Carbopol 940 (Carboksipolimetilen)
Nama lain carbopol adalah acritamer, acrylic acid polymer, carbomer. Dengan rumus molekul (C3H4O2)n. untuk jenis carbopol 940
mempunyai berat molekul monomer sekitar 72 gr/mol dan carbopol ini terdiri dari
1450 monomer (Avinash,2006). Carbopol merupakan salah satu jenis gelling agent digunakan sebagian besar di
dalam cairan atau sediaan formulasi semisolid berkenaan dengan farmasi sebagai agentpensuspensi atau agent penambah kekentalan. Digunakan pada formulasi krim, gel dan salep
dan kemungkinan digunakan dalam sediaan obat mata dan sediaan topikal lain.

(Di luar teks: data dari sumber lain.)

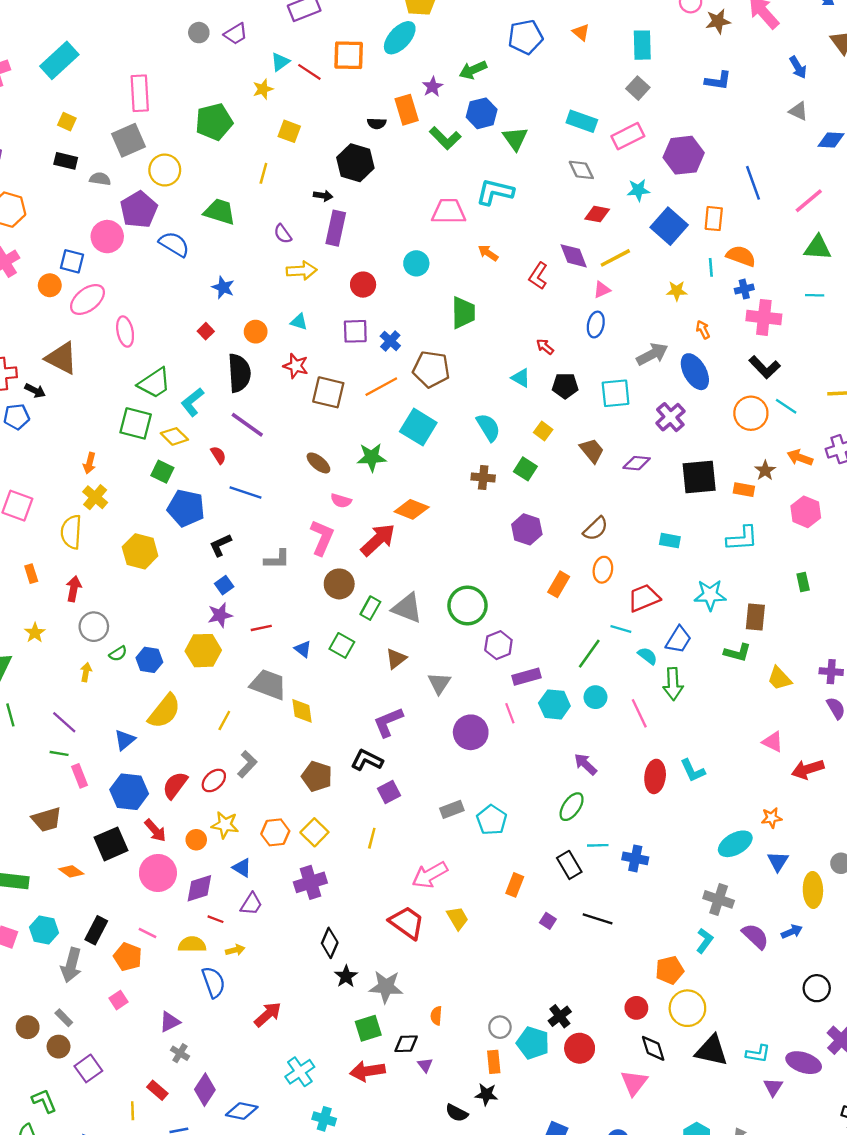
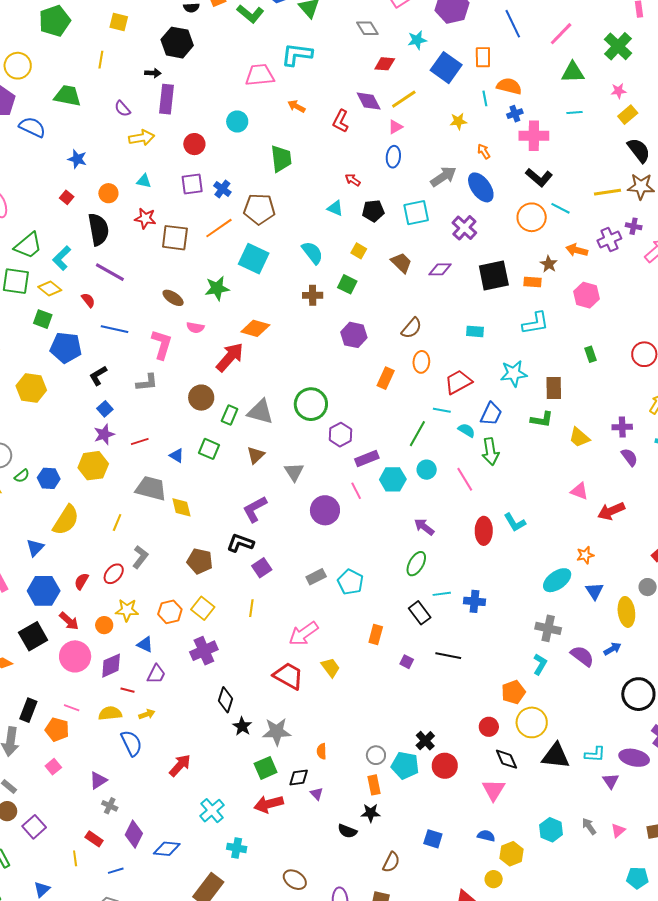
pink L-shape: (322, 538) -> (162, 344), moved
red semicircle: (175, 785) -> (81, 581), size x0.7
black circle: (817, 988) -> (638, 694), size x1.4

Rumus bangun dari carbopol.
Carbopol
berwarna putih berbentuk serbuk halus, bersifat asam, higroskopik, dengan
sedikit karakteristik bau. Carbopol dapat larut di dalam air, di dalam etanol
(95%) dan gliserin, dapat terdispersi di dalam air untuk membentuk larutan
koloidal bersifat asam, sifat merekatnya rendah.
Carbopol
bersifat stabil dan higroskopik, penambahan temperatur berlebih dapat
mengakibatkan kekentalan menurun sehingga mengurangi stabilitas. Carbopol
mempunyai viskositas antara 40.000 – 60.000 cP digunakan sebagai bahan
pengental yang baik memiliki viscositasnya tinggi, menghasilkan gel yang
bening. Carbopol digunakan untuk bahan pengemulsi pada konsentrasi 0,1- 0,5%B,
bahan pembentuk gel pada konsentrasi 0,5-2,0%B, bahan pensuspensi pada
konsentrasi 0.5–1.0 % dan bahan perekat sediaan tablet pada konsentrasi 5 – 10
% (Rowe, et. al.,2003 dalam Puryanto, 2009).
Dalam
medium berair, polimer seperti carbopol 940 ini yang dipasarkan dalam bentuk
asam bebas, mula mula terdispersi secara seragam. Setelah tidak ada udara yang
terjebak, gel dinetralkan dengan basa yang cocok. Muatan negative pada
sepanjang rantai polimer menyebabkan polimer tersebut menjadi terurai dan
mengembang. Dalam sistem berair, basa sederhana anorganik, seperti sodium,
ammonium, atau potassium hidroksida atau garam basa seperti sodium carbonat
dapat digunakan. pH dapat diatur pada nilai yang netral, sifat gel dapat
dirusak oleh netralisasi yang tidak cukup atau nilai pH yang berlebih. Amina
tertentu seperti TEA biasanya digunakan dalam produk kosmetik (Libermann,1996).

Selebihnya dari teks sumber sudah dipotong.